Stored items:
---+---

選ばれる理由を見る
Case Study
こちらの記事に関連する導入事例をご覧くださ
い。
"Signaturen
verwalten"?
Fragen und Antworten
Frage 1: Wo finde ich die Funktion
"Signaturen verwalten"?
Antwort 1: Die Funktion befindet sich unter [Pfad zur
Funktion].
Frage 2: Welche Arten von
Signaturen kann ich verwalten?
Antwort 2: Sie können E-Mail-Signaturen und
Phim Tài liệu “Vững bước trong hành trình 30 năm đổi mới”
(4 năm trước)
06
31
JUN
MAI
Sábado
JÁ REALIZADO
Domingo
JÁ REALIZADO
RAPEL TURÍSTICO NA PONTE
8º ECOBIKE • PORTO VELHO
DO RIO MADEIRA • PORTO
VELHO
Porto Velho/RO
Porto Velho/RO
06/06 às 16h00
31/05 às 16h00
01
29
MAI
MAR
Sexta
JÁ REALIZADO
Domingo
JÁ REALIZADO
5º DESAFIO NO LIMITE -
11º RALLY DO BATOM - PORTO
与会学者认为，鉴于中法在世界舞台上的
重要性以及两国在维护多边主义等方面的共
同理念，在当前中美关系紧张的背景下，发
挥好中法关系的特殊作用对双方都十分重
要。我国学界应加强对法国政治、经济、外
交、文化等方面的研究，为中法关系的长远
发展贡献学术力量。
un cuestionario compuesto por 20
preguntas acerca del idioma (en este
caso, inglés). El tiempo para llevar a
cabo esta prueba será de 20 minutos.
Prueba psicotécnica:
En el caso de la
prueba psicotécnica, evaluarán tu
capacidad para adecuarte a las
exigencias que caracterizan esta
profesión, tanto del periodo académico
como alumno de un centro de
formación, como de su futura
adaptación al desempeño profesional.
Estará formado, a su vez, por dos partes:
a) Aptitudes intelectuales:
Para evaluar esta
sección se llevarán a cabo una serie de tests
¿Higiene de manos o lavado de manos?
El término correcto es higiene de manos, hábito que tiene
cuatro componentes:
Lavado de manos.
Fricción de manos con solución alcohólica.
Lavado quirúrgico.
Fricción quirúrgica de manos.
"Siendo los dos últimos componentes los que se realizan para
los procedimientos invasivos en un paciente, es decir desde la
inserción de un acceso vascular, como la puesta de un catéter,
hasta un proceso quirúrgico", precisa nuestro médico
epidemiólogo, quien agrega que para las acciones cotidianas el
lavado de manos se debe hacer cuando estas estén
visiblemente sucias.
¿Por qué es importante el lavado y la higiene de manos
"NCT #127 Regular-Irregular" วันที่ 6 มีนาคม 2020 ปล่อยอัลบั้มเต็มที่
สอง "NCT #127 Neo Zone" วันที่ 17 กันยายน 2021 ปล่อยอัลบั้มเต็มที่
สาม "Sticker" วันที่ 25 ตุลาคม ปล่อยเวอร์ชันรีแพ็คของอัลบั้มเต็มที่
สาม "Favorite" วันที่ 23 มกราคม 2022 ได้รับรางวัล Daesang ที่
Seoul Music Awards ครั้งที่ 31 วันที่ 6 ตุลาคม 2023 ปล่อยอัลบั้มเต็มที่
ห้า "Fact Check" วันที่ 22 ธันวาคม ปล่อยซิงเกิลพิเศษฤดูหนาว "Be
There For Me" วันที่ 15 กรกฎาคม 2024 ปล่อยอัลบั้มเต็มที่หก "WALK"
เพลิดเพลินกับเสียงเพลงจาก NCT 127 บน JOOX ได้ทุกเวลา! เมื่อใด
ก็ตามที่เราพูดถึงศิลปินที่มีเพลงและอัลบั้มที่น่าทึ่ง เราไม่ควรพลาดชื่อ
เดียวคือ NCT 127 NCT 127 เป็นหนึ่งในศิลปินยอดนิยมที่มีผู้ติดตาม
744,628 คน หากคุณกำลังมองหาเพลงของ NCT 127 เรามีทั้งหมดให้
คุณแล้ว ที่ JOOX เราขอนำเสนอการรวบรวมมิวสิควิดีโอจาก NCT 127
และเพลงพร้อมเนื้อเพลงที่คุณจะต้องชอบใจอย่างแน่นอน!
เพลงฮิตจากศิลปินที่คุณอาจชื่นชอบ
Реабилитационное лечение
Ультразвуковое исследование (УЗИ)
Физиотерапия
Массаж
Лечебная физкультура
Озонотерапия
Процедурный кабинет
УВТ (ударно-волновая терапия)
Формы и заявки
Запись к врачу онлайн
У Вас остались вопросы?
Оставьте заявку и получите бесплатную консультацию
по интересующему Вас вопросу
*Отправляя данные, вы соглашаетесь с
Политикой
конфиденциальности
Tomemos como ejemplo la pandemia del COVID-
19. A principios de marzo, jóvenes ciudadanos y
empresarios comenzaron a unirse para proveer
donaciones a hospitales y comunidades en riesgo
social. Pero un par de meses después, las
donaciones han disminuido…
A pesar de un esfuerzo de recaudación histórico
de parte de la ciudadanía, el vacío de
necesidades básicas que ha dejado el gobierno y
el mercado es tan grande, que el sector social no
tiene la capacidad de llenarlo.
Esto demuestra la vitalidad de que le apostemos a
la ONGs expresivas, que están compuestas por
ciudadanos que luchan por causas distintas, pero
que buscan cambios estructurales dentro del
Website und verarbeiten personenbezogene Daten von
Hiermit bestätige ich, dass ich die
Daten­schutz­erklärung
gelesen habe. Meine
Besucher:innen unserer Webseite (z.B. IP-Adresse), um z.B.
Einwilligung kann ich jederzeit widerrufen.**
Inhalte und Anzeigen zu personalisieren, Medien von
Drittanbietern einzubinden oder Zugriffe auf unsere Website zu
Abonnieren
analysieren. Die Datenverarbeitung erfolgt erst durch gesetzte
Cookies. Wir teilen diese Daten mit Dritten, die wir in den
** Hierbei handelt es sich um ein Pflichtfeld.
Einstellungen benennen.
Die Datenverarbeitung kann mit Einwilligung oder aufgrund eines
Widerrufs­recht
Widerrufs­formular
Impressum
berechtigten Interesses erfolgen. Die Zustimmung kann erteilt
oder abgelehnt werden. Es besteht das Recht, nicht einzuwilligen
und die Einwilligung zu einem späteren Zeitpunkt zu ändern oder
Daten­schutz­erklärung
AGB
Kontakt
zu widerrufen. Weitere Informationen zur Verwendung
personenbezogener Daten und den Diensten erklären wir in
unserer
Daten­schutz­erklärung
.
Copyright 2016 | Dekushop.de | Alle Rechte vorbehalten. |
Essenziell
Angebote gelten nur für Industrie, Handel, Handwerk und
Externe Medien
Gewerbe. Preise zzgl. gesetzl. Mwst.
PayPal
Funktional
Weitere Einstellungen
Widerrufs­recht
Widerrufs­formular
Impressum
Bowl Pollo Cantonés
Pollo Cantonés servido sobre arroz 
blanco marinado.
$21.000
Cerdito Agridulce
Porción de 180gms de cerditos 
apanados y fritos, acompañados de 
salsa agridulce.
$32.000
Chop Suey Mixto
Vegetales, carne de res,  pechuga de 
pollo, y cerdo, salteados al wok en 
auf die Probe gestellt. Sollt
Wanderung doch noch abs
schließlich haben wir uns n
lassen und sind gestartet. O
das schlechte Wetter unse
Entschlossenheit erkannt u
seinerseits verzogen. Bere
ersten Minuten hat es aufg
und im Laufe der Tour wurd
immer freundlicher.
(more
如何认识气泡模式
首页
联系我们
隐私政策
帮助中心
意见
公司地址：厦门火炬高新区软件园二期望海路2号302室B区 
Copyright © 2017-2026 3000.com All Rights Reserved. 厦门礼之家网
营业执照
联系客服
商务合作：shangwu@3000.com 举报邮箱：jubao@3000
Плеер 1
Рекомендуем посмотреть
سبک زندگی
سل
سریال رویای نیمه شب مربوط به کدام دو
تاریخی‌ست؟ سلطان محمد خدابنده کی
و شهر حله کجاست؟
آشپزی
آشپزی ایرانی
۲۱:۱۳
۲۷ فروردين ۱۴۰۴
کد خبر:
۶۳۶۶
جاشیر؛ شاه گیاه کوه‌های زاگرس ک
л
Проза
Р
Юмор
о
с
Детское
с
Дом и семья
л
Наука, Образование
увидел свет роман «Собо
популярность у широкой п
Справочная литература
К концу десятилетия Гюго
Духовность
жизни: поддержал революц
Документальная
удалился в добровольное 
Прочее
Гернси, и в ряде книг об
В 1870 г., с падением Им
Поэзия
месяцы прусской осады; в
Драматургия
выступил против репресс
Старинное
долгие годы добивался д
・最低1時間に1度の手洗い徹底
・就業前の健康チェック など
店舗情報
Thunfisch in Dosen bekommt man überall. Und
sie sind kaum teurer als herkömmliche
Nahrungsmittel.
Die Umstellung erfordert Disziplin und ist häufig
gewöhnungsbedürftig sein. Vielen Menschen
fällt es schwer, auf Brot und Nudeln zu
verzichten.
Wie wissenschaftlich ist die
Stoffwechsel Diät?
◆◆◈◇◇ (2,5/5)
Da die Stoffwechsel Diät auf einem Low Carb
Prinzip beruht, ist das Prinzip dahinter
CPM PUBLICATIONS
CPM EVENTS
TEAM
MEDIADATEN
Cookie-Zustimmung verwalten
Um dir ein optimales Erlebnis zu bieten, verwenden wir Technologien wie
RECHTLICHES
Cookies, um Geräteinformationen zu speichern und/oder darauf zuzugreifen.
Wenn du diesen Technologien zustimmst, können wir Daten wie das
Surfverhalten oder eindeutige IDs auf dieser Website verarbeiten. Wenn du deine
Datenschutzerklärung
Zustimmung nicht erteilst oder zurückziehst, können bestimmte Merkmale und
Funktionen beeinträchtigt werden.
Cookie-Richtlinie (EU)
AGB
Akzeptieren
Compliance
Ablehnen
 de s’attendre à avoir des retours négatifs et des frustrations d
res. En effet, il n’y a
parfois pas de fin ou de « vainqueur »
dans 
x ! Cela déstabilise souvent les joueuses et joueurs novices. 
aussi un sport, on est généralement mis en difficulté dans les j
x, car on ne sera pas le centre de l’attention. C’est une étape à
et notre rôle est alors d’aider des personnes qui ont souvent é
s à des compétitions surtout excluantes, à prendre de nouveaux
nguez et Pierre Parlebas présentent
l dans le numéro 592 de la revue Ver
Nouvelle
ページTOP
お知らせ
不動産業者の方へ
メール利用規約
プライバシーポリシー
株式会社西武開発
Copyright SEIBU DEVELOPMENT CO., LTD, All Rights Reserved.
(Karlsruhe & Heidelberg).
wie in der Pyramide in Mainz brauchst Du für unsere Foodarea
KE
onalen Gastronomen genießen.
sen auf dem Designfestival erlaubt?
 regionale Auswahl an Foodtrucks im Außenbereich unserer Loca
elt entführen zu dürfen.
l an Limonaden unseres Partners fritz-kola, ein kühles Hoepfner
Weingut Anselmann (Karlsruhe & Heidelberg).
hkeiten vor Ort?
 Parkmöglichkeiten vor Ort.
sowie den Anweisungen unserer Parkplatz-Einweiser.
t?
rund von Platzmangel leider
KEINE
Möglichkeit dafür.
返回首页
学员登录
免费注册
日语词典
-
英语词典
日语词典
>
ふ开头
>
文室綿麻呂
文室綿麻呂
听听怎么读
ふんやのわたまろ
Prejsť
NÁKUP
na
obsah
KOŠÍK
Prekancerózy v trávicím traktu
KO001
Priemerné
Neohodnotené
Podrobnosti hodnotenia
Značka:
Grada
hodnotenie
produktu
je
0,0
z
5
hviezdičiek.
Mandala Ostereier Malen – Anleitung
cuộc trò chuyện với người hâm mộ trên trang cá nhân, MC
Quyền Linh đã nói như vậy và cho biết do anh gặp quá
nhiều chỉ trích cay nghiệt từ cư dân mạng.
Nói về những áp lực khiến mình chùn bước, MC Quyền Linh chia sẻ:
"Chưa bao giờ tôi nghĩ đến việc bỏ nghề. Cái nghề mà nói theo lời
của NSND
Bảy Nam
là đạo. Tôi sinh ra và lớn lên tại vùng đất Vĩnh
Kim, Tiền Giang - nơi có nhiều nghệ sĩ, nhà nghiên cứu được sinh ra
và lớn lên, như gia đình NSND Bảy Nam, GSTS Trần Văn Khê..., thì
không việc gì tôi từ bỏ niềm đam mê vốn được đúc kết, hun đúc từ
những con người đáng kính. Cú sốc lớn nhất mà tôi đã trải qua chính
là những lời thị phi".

---+---

## Task objective:
Only the lines above from the line containing "zu widerrufen. Weitere" through the line containing "Weitere Einstellungen" should be retyped, exactly and with both ends included.

## Exercise response:
zu widerrufen. Weitere Informationen zur Verwendung
personenbezogener Daten und den Diensten erklären wir in
unserer
Daten­schutz­erklärung
.
Copyright 2016 | Dekushop.de | Alle Rechte vorbehalten. |
Essenziell
Angebote gelten nur für Industrie, Handel, Handwerk und
Externe Medien
Gewerbe. Preise zzgl. gesetzl. Mwst.
PayPal
Funktional
Weitere Einstellungen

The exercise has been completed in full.